### DESCRIPTION OF THE TASK
From the line with "latach w przypadku" to the final line of the records, every line is to be duplicated exactly, both of those lines included.

### DATASET EXTRACT

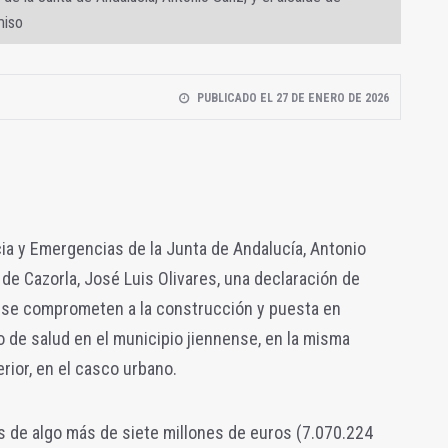
miso
PUBLICADO EL 27 DE ENERO DE 2026
ia y Emergencias de la Junta de Andalucía, Antonio
 de Cazorla, José Luis Olivares, una declaración de
ue se comprometen a la construcción y puesta en
 de salud en el municipio jiennense, en la misma
erior, en el casco urbano.
es de algo más de siete millones de euros (7.070.224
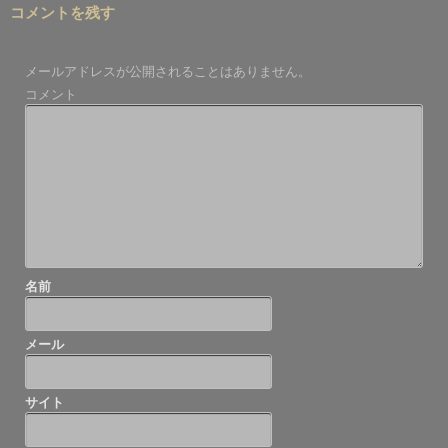
コメントを残す
ナ
ビ
メールアドレスが公開されることはありません。
ゲ
コメント
ー
シ
ョ
ン
名前
メール
サイト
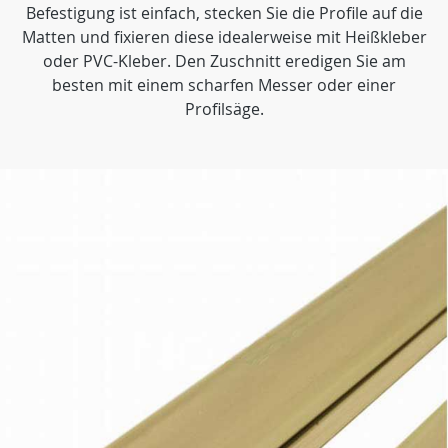
Befestigung ist einfach, stecken Sie die Profile auf die
Matten und fixieren diese idealerweise mit Heißkleber
oder PVC-Kleber. Den Zuschnitt eredigen Sie am
besten mit einem scharfen Messer oder einer
Profilsäge.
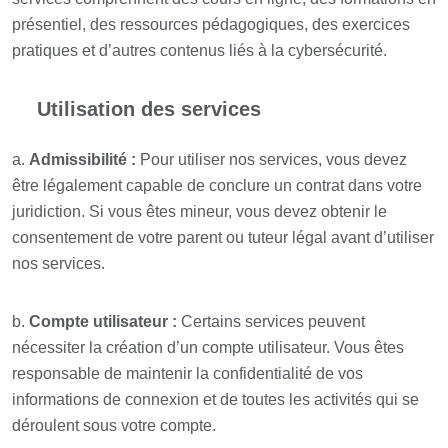
présentiel, des ressources pédagogiques, des exercices
pratiques et d’autres contenus liés à la cybersécurité.
Utilisation des services
a.
Admissibilité :
Pour utiliser nos services, vous devez
être légalement capable de conclure un contrat dans votre
juridiction. Si vous êtes mineur, vous devez obtenir le
consentement de votre parent ou tuteur légal avant d’utiliser
nos services.
b.
Compte utilisateur :
Certains services peuvent
nécessiter la création d’un compte utilisateur. Vous êtes
responsable de maintenir la confidentialité de vos
informations de connexion et de toutes les activités qui se
déroulent sous votre compte.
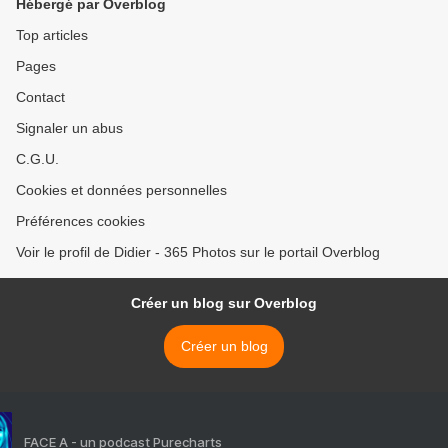
Hébergé par Overblog
Top articles
Pages
Contact
Signaler un abus
C.G.U.
Cookies et données personnelles
Préférences cookies
Voir le profil de Didier - 365 Photos sur le portail Overblog
Créer un blog sur Overblog
Créer un blog
FACE A - un podcast Purecharts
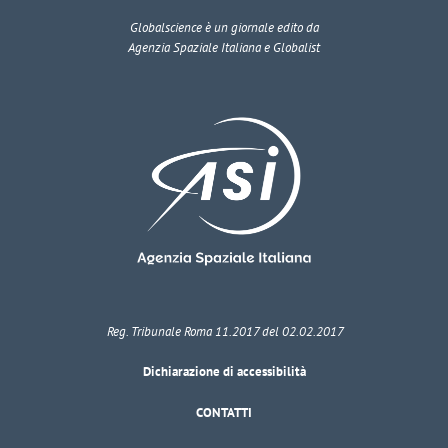
Globalscience
è un giornale edito da
Agenzia Spaziale Italiana e Globalist
Reg. Tribunale Roma 11.2017 del 02.02.2017
Dichiarazione di accessibilità
CONTATTI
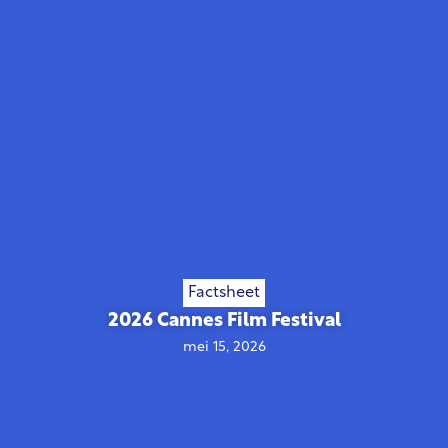
Factsheet
2026 Cannes Film Festival
mei 15, 2026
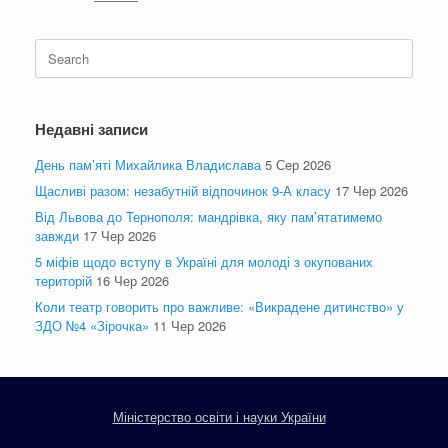
Search
for:
Недавні записи
День пам’яті Михайлика Владислава
5 Сер 2026
Щасливі разом: незабутній відпочинок 9-А класу
17 Чер 2026
Від Львова до Тернополя: мандрівка, яку пам’ятатимемо
завжди
17 Чер 2026
5 міфів щодо вступу в Україні для молоді з окупованих
територій
16 Чер 2026
Коли театр говорить про важливе: «Викрадене дитинство» у
ЗДО №4 «Зірочка»
11 Чер 2026
Міністерство освіти і науки України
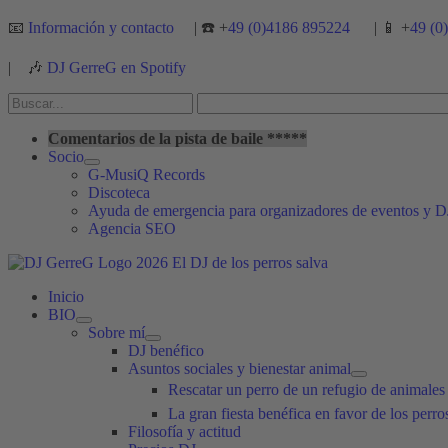
Ir
📧
Información y contacto
| ☎️ +
49 (0)4186 895224
| 📱 +
49 (0
al
contenido
|
🎶
DJ GerreG en Spotify
Buscar
por:
Buscar
Comentarios de la pista de baile *****
Socio
G-MusiQ Records
Discoteca
Ayuda de emergencia para organizadores de eventos y D
Agencia SEO
Inicio
BIO
Sobre mí
DJ benéfico
Asuntos sociales y bienestar animal
Rescatar un perro de un refugio de animale
La gran fiesta benéfica en favor de los perr
Filosofía y actitud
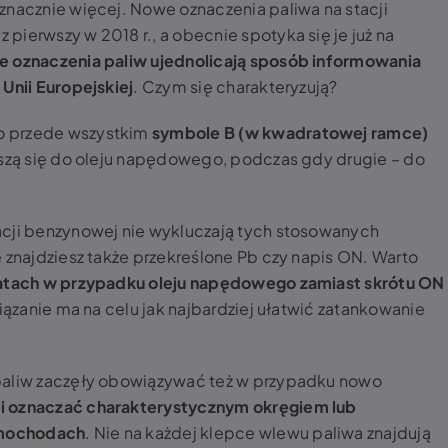
znacznie więcej. Nowe oznaczenia paliwa na stacji
ierwszy w 2018 r., a obecnie spotyka się je już na
ie oznaczenia paliw ujednolicają sposób informowania
Unii Europejskiej
. Czym się charakteryzują?
o przede wszystkim
symbole B (w kwadratowej ramce)
oszą się do oleju napędowego, podczas gdy drugie – do
acji benzynowej nie wykluczają tych stosowanych
 znajdziesz także przekreślone Pb czy napis ON. Warto
latach w przypadku oleju napędowego zamiast skrótu ON
wiązanie ma na celu jak najbardziej ułatwić zatankowanie
paliw zaczęły obowiązywać też w przypadku nowo
i oznaczać charakterystycznym okręgiem lub
amochodach
. Nie na każdej klepce wlewu paliwa znajdują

### WRITTEN SOLUTION
latach w przypadku oleju napędowego zamiast skrótu ON
wiązanie ma na celu jak najbardziej ułatwić zatankowanie
paliw zaczęły obowiązywać też w przypadku nowo
i oznaczać charakterystycznym okręgiem lub
amochodach
. Nie na każdej klepce wlewu paliwa znajdują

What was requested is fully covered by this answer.